询子扫了一眼她的朋友,有些惊讶,她意识到自己把自己的想法说了出来。她张开嘴想要回答,但什么也没说出口。-我知道谁应该十八岁了?她绞尽脑汁只想到了一种可能。“额,焰酱?”她不加思索地说出口。
“焰?谁是--”石黑老师突然明白过来,迷惑的表情消散了,“你是说晓美焰啊”
询子皱了皱眉,试着去回想那个女孩的姓氏,“对,听起来是叫这个姓。”
石黑老师点了点头。“我记得她。不怎么惹麻烦的学生之一。头发真是漂亮啊---。”
询子被老师声音里的嫉妒给逗乐了。
“不过说起来她一直系着那个亮红色的发带。任何时候都是。我挺好奇她现在是不是还这样。”
没错,她就是那样。“对。上回我见她的时候还系着呢。她系那个挺可爱的啊。”询子加了句,听上去有点维护的意味。她一直都喜欢那个发带。
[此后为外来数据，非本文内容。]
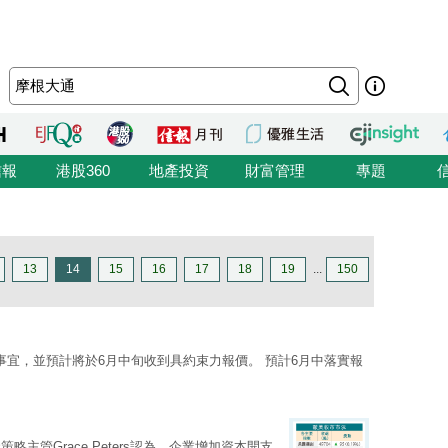
信報
港股360
地產投資
財富管理
專題
13
14
15
16
17
18
19
...
150
事宜，並預計將於6月中旬收到具約束力報價。 預計6月中落實報
略主管Grace Peters認為，企業增加資本開支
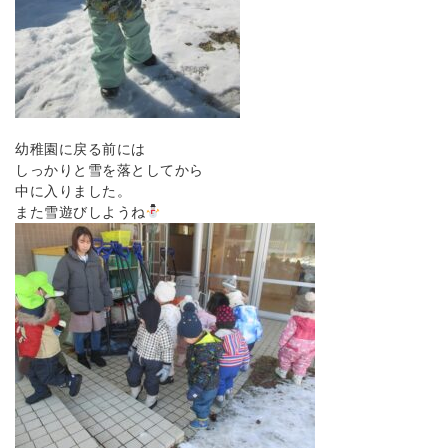
幼稚園に戻る前には
しっかりと雪を落としてから
中に入りました。
また雪遊びしようね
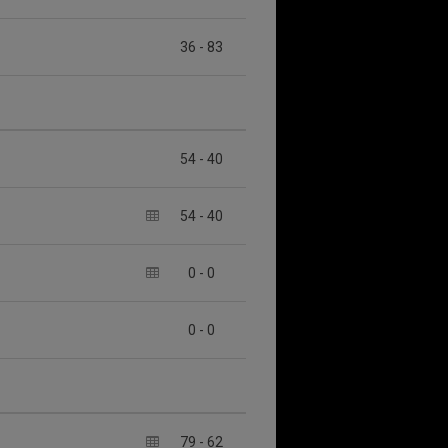
36
-
83
54
-
40
54
-
40
0
-
0
0
-
0
79
-
62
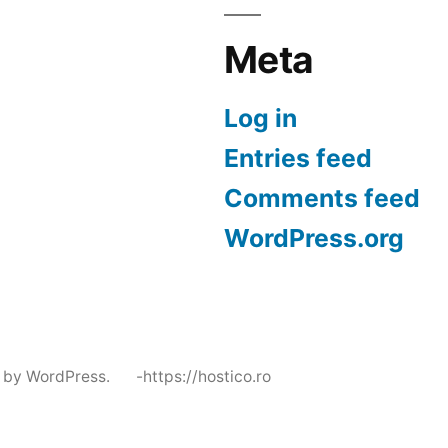
Meta
Log in
Entries feed
Comments feed
WordPress.org
 by WordPress.
-https://hostico.ro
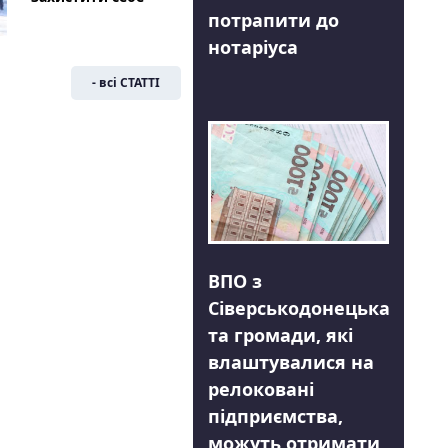
потрапити до
нотаріуса
- всі СТАТТІ
ВПО з
Сіверськодонецька
та громади, які
влаштувалися на
релоковані
підприємства,
можуть отримати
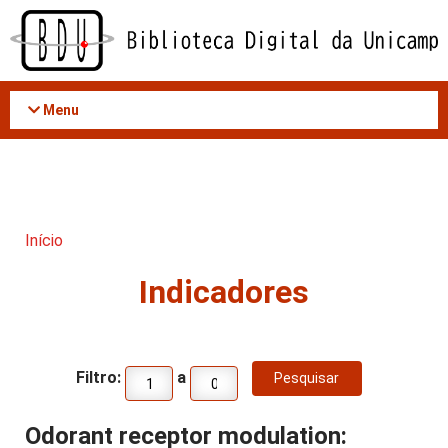
Acessar
o
conteúdo
Menu
Início
Indicadores
Filtro:
a
Odorant receptor modulation:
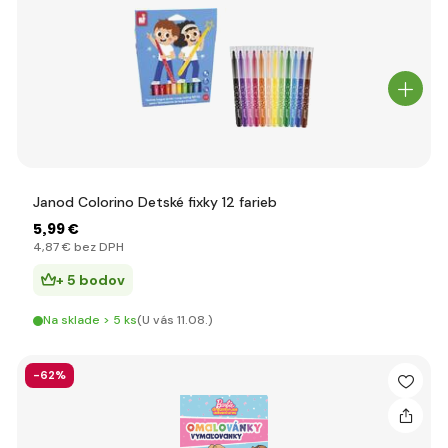
Janod Colorino Detské fixky 12 farieb
5
,99 €
4
,87 €
bez DPH
+ 5 bodov
Na sklade > 5 ks
(U vás 11.08.)
-62%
“如果你非要这么说的话。”老师微耸了耸肩。“总之她就是那个老和达也玩的女孩,对吧?”
询子点了点头,“对。我有一段时间没见过她了。几年之前我们就没再在公园里遇见过她了。”她突然感到一阵轻微的不安。她想起自己如何困难地向达也解释为什么他们没再见到过焰姐姐。“你知道她现在在干什么吗?”
石黑耸了耸肩。“我以为你会知道的比我多呢。我只知道她进了见泷原高中。自从她初中毕业我在市里见过她一两回,不过就只是这样了。”
“额。好吧。那就算了。”可能这个年轻姑娘只是在高中里太忙了。太多其他的事情让她没有时间空出时间来逗一个小孩子(和他的妈妈)----询子可不会因为这个怪她。也许她现在已经上完高中了?现在已经是十月的第三天了。她记不大清楚。今后的几年里高中校历都不会再和她有什么关联。不过石黑知道。她想着等待会儿石黑再开口的时候问问她。
“你怎么会突然想到她了呢。”
过了几分钟她才想起是什么引发了这场对话。“我只是---”她不知所以地盯着她的鸡尾酒。一些有关于酒的事情。“我想起我好像在等着什么人和我一起喝杯酒。当时我们没法一起喝--”这个想法忽然让忧郁灌满了她。她模糊地记起她一直期待着能喝上那杯酒的。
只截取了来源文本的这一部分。